Benedict Rogers & Johnny Patterson

The death of Hong Kong

A man is arrested during a demonstration against the new national security law in Hong Kong (Getty images)

When Hong Kong was handed over from Britain to China with great fanfare on 1 July 1997, there was a cloud which hung over the process. The shadow of the 1989 Tiananmen massacre loomed large, casting doubt on whether the promises that Beijing had made in international law could be trusted. 

23 years later, and Beijing has chosen 1 July to enact a constitutional coup. The handover anniversary has been chosen to theatrically signal that this is a kind of second handover, as one-country, two-systems becomes ‘one-country, one-system.’

The move is drenched in symbolism. The Chinese Communist Party considers the illusion of Hong Kong’s high degree of autonomy to be so irrelevant that the city’s puppet leader, Carrie Lam, had still not seen the law hours after it had been passed. Gone are the days where the CCP’s mantra was ‘hide your strength, bide your time, never take the lead’. This is public muscle flexing. For Britain, it is a diplomatic slap in the face. They have ripped up the treaty and are flaunting its tattered pieces before the world.

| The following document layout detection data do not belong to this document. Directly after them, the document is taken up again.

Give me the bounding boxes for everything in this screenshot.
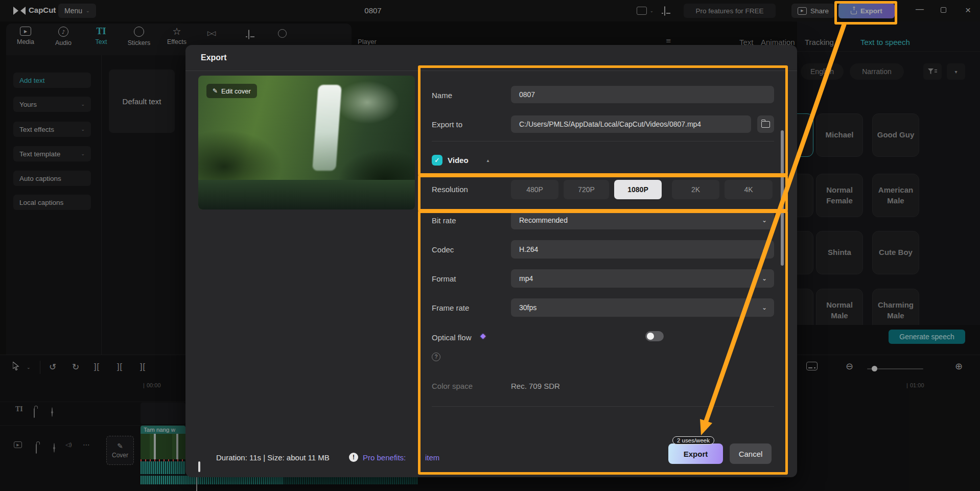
pro-benefits-label[interactable]: Pro benefits: [363,453,406,462]
chevron-down-icon: ⌄ [762,304,767,311]
waterfall-image [312,85,342,171]
dialog-export-button[interactable]: Export [668,443,723,464]
video-checkbox[interactable]: ✓ [432,155,442,166]
chevron-down-icon: ⌄ [762,217,767,224]
collapse-caret-icon[interactable]: ▲ [486,158,490,163]
capcut-app-window: CapCut Menu⌄ 0807 ⌄ Pro features for FRE… [0,0,980,491]
edit-cover-button[interactable]: ✎ Edit cover [206,84,257,98]
color-space-value: Rec. 709 SDR [511,382,560,390]
export-path-input[interactable]: C:/Users/PMLS/AppData/Local/CapCut/Video… [511,115,751,133]
optical-flow-label: Optical flow [432,333,472,342]
usage-badge: 2 uses/week [672,436,714,445]
export-summary: Duration: 11s | Size: about 11 MB [216,453,330,462]
format-label: Format [432,274,456,283]
resolution-option-720p[interactable]: 720P [564,180,609,199]
chevron-down-icon: ⌄ [762,246,767,253]
pencil-icon: ✎ [213,87,218,95]
export-dialog: Export ✎ Edit cover Name 0807 Export to … [185,45,797,477]
name-input[interactable]: 0807 [511,86,774,103]
film-icon [198,461,200,472]
help-icon[interactable]: ? [432,353,440,361]
dialog-scrollbar[interactable] [781,130,784,266]
resolution-option-2k[interactable]: 2K [672,180,719,199]
dialog-title: Export [201,53,227,62]
format-dropdown[interactable]: mp4⌄ [511,269,774,288]
video-section-label: Video [448,156,469,165]
video-preview: ✎ Edit cover [198,76,415,209]
resolution-option-480p[interactable]: 480P [511,180,558,199]
dialog-header-divider [185,71,797,71]
frame-rate-dropdown[interactable]: 30fps⌄ [511,298,774,317]
color-space-label: Color space [432,382,473,390]
resolution-option-1080p[interactable]: 1080P [614,180,662,199]
chevron-down-icon: ⌄ [762,275,767,282]
section-divider [432,406,774,407]
export-to-label: Export to [432,120,462,129]
codec-dropdown[interactable]: H.264⌄ [511,240,774,259]
pro-gem-icon: ◆ [480,332,486,340]
name-label: Name [432,91,452,100]
frame-rate-label: Frame rate [432,303,469,312]
optical-flow-toggle[interactable] [645,331,664,341]
folder-icon [761,121,770,128]
dialog-cancel-button[interactable]: Cancel [730,443,772,464]
preview-pool [198,180,415,209]
resolution-label: Resolution [432,185,468,194]
bit-rate-label: Bit rate [432,216,456,225]
section-divider [432,141,774,142]
resolution-option-4k[interactable]: 4K [725,180,773,199]
browse-folder-button[interactable] [757,115,774,133]
pro-benefits-item[interactable]: item [425,453,439,462]
codec-label: Codec [432,245,454,254]
info-icon: ! [349,453,358,462]
bit-rate-dropdown[interactable]: Recommended⌄ [511,211,774,229]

Hong Kong was the only British colony where the citizens were not given the right to self-determination. Hong Kong’s people were given no say over their future. Instead, Britain took the CCP on good faith that they would keep their word, and uphold human rights safeguards. Naivety is one word for it.

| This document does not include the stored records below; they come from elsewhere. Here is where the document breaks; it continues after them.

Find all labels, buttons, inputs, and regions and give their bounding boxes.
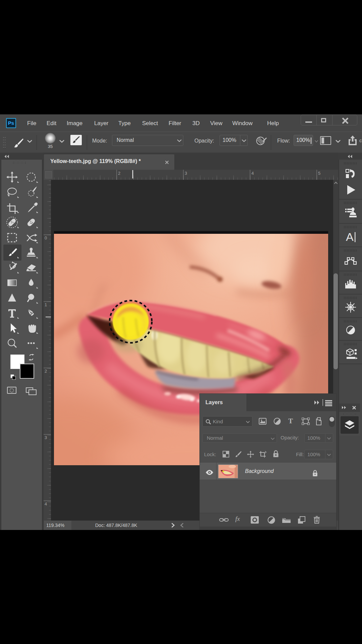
svg-text:3: 3 — [185, 171, 187, 176]
svg-text:3: 3 — [45, 435, 47, 440]
svg-text:5: 5 — [318, 171, 320, 176]
svg-text:2: 2 — [45, 369, 47, 374]
svg-text:4: 4 — [251, 171, 254, 176]
svg-text:0: 0 — [45, 235, 47, 240]
svg-text:1: 1 — [45, 302, 47, 307]
svg-text:4: 4 — [45, 501, 47, 506]
svg-text:2: 2 — [118, 171, 120, 176]
svg-text:A: A — [346, 230, 354, 243]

Hong Kongers reacted with horror as the details of the law were revealed last night. Charges such as ‘subversion’, ‘secession’ and ‘collusion with foreign political powers’ are Orwellian: so vaguely defined that pretty much anyone from the political opposition is vulnerable to arrest. The sentencing is disproportionate and extreme, with most crimes carrying a minimum sentence of ten years and a maximum sentence of life.